Models trained successfully.


## Model evaluation

### Subtask:
Evaluate the performance of the trained model using appropriate metrics (e.g., accuracy, precision, recall, F1-score).


**Reasoning**:
Import necessary metrics and evaluate the performance of each trained model on the test data, then print the results.



In [15]:
from sklearn.metrics import accuracy_score, precision_score, recall_score, f1_score

# Make predictions
mnb_pred = mnb.predict(X_test)
lr_pred = lr.predict(X_test)
svc_pred = svc.predict(X_test)

# Evaluate Multinomial Naive Bayes
mnb_accuracy = accuracy_score(y_test, mnb_pred)
mnb_precision = precision_score(y_test, mnb_pred)
mnb_recall = recall_score(y_test, mnb_pred)
mnb_f1 = f1_score(y_test, mnb_pred)

print("--- Multinomial Naive Bayes Performance ---")
print(f"Accuracy: {mnb_accuracy:.4f}")
print(f"Precision: {mnb_precision:.4f}")
print(f"Recall: {mnb_recall:.4f}")
print(f"F1-score: {mnb_f1:.4f}")
print("-" * 40)

# Evaluate Logistic Regression
lr_accuracy = accuracy_score(y_test, lr_pred)
lr_precision = precision_score(y_test, lr_pred)
lr_recall = recall_score(y_test, lr_pred)
lr_f1 = f1_score(y_test, lr_pred)

print("--- Logistic Regression Performance ---")
print(f"Accuracy: {lr_accuracy:.4f}")
print(f"Precision: {lr_precision:.4f}")
print(f"Recall: {lr_recall:.4f}")
print(f"F1-score: {lr_f1:.4f}")
print("-" * 40)

# Evaluate Support Vector Machine
svc_accuracy = accuracy_score(y_test, svc_pred)
svc_precision = precision_score(y_test, svc_pred)
svc_recall = recall_score(y_test, svc_pred)
svc_f1 = f1_score(y_test, svc_pred)

print("--- Support Vector Machine Performance ---")
print(f"Accuracy: {svc_accuracy:.4f}")
print(f"Precision: {svc_precision:.4f}")
print(f"Recall: {svc_recall:.4f}")
print(f"F1-score: {svc_f1:.4f}")
print("-" * 40)

--- Multinomial Naive Bayes Performance ---
Accuracy: 0.9459
Precision: 0.8762
Recall: 0.9420
F1-score: 0.9079
----------------------------------------
--- Logistic Regression Performance ---
Accuracy: 0.9836
Precision: 0.9694
Recall: 0.9727
F1-score: 0.9710
----------------------------------------
--- Support Vector Machine Performance ---
Accuracy: 0.9894
Precision: 0.9796
Recall: 0.9829
F1-score: 0.9813
----------------------------------------


## Summary:

### Data Analysis Key Findings

*   The text data was successfully cleaned by removing special characters, converting to lowercase, and removing stop words, resulting in a `cleaned_text` column.
*   The cleaned text data was transformed into a TF-IDF matrix with a shape of (5171, 5000), using `max_features=5000` and `ngram_range=(1, 2)`.
*   Three classification models (Multinomial Naive Bayes, Logistic Regression, and Support Vector Machine) were selected and trained on the data.
*   Model evaluation on the test set showed the following performance:
    *   **Multinomial Naive Bayes:** Accuracy: 0.9459, Precision: 0.8762, Recall: 0.9420, F1-score: 0.9079
    *   **Logistic Regression:** Accuracy: 0.9836, Precision: 0.9694, Recall: 0.9727, F1-score: 0.9710
    *   **Support Vector Machine:** Accuracy: 0.9894, Precision: 0.9796, Recall: 0.9829, F1-score: 0.9813
*   The Support Vector Machine model achieved the highest performance across all evaluated metrics.

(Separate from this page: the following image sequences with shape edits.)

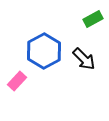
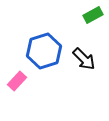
green rectangle: moved 4 px up
blue hexagon: rotated 12 degrees clockwise
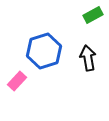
black arrow: moved 4 px right, 1 px up; rotated 145 degrees counterclockwise
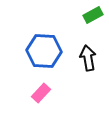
blue hexagon: rotated 20 degrees clockwise
pink rectangle: moved 24 px right, 12 px down
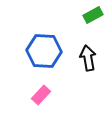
pink rectangle: moved 2 px down
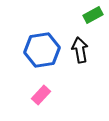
blue hexagon: moved 2 px left, 1 px up; rotated 12 degrees counterclockwise
black arrow: moved 8 px left, 8 px up
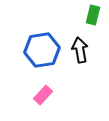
green rectangle: rotated 48 degrees counterclockwise
pink rectangle: moved 2 px right
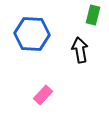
blue hexagon: moved 10 px left, 16 px up; rotated 12 degrees clockwise
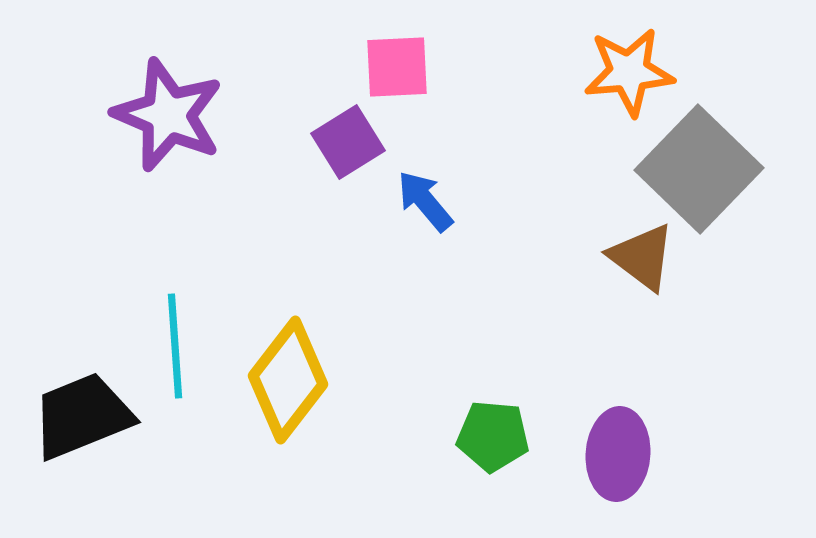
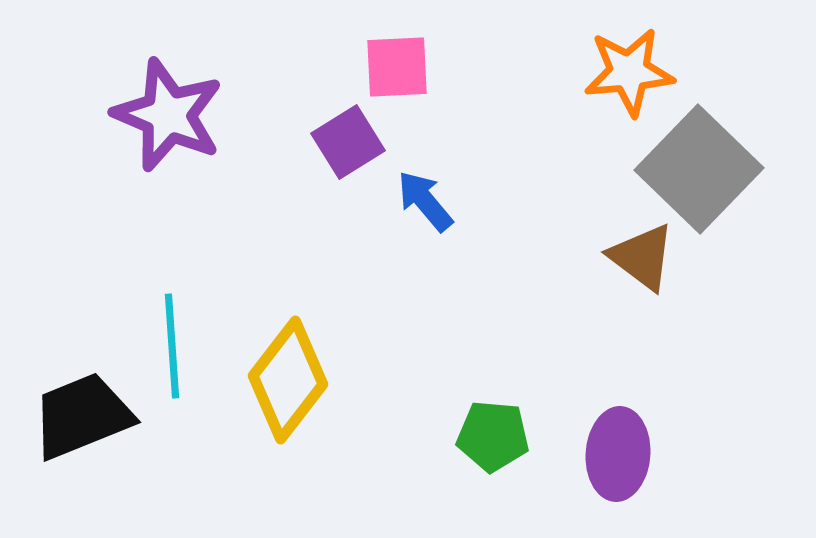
cyan line: moved 3 px left
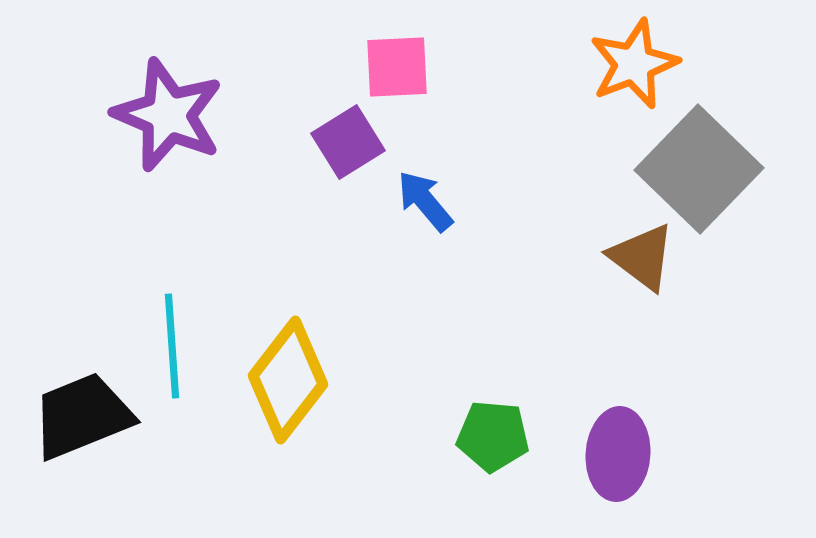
orange star: moved 5 px right, 8 px up; rotated 16 degrees counterclockwise
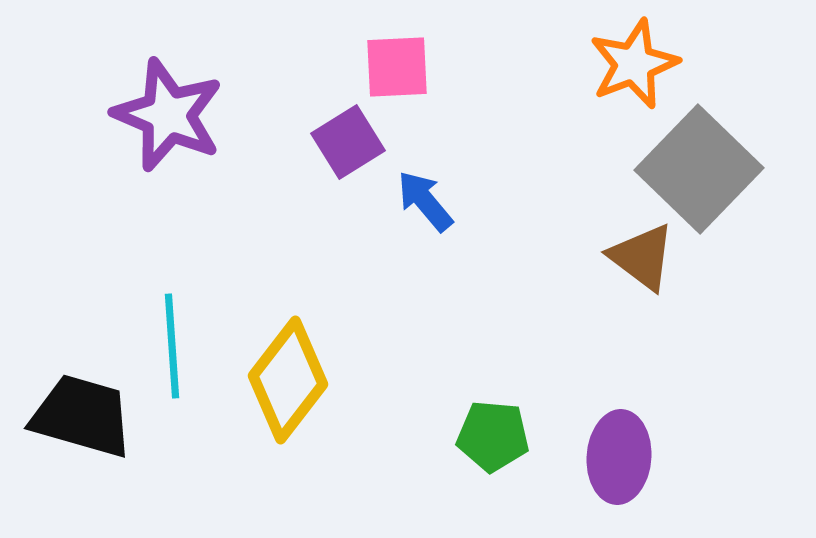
black trapezoid: rotated 38 degrees clockwise
purple ellipse: moved 1 px right, 3 px down
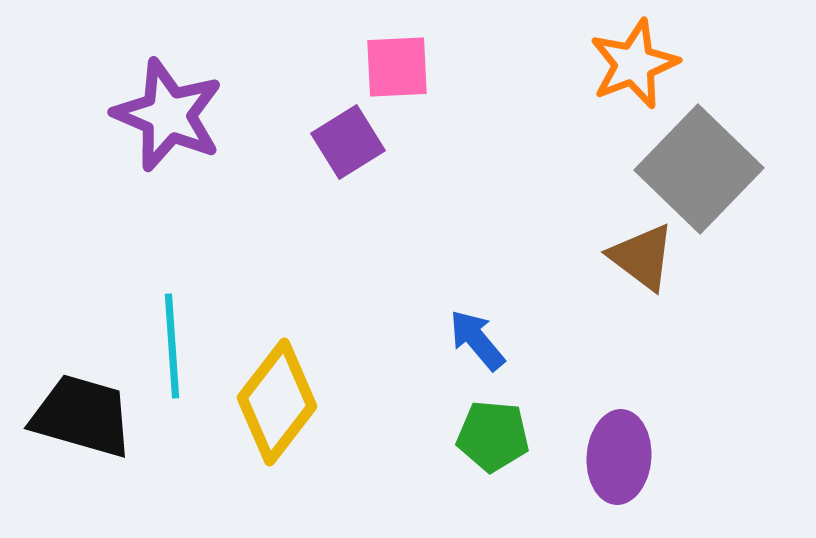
blue arrow: moved 52 px right, 139 px down
yellow diamond: moved 11 px left, 22 px down
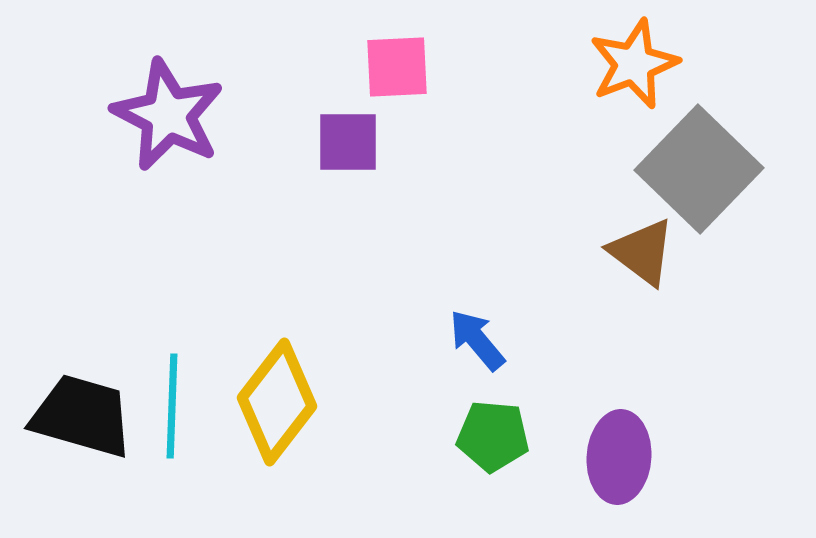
purple star: rotated 4 degrees clockwise
purple square: rotated 32 degrees clockwise
brown triangle: moved 5 px up
cyan line: moved 60 px down; rotated 6 degrees clockwise
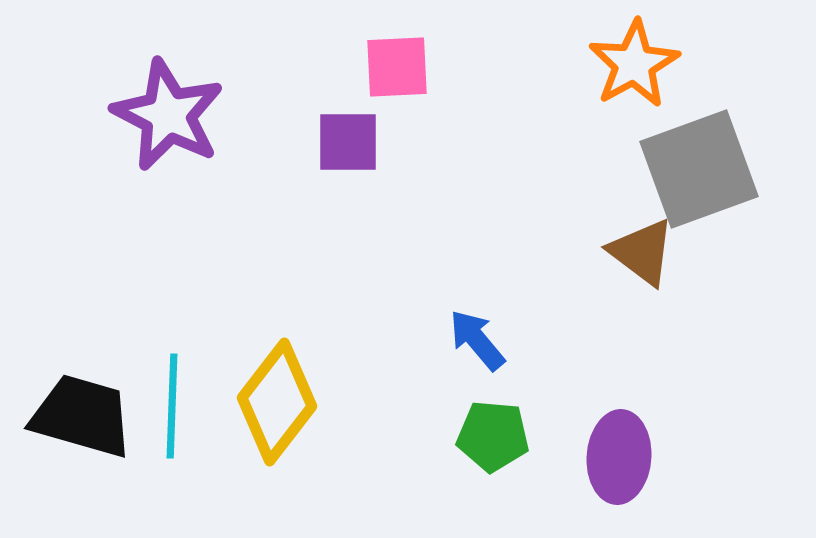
orange star: rotated 8 degrees counterclockwise
gray square: rotated 26 degrees clockwise
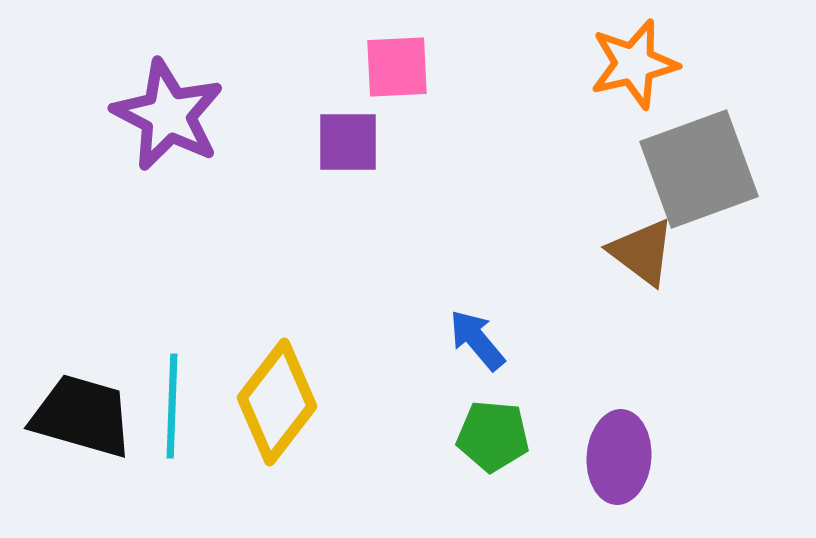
orange star: rotated 16 degrees clockwise
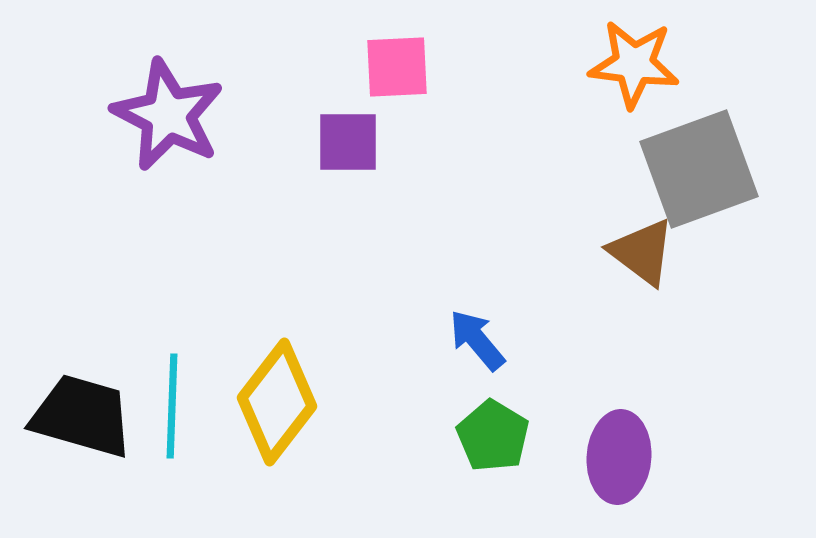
orange star: rotated 20 degrees clockwise
green pentagon: rotated 26 degrees clockwise
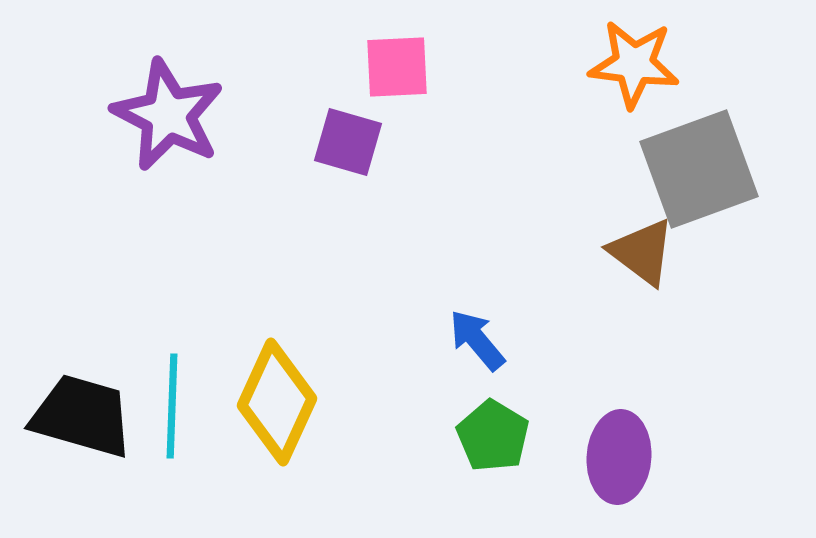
purple square: rotated 16 degrees clockwise
yellow diamond: rotated 13 degrees counterclockwise
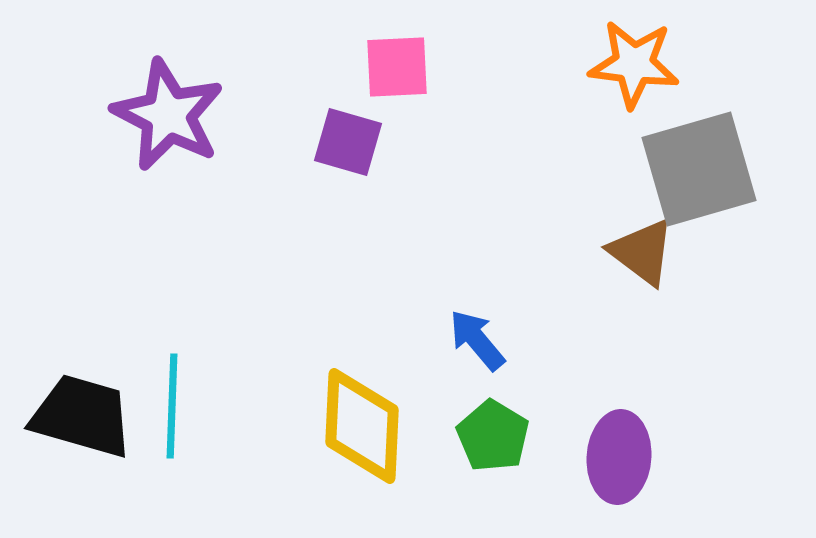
gray square: rotated 4 degrees clockwise
yellow diamond: moved 85 px right, 24 px down; rotated 22 degrees counterclockwise
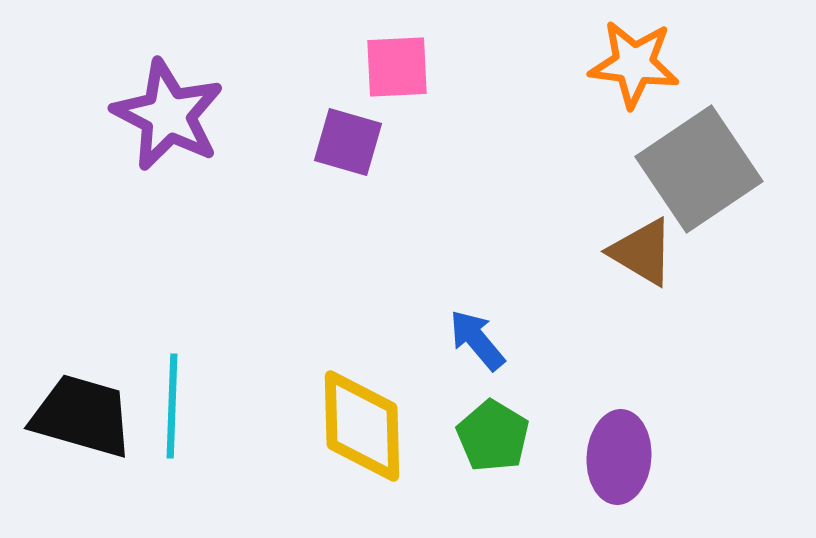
gray square: rotated 18 degrees counterclockwise
brown triangle: rotated 6 degrees counterclockwise
yellow diamond: rotated 4 degrees counterclockwise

### Insights or Next Steps

*   The SVM model appears to be the most effective among the tested models for this spam classification task based on the evaluation metrics.
*   Further steps could involve hyperparameter tuning for the SVM and Logistic Regression models to potentially improve performance, or exploring other feature extraction techniques or models.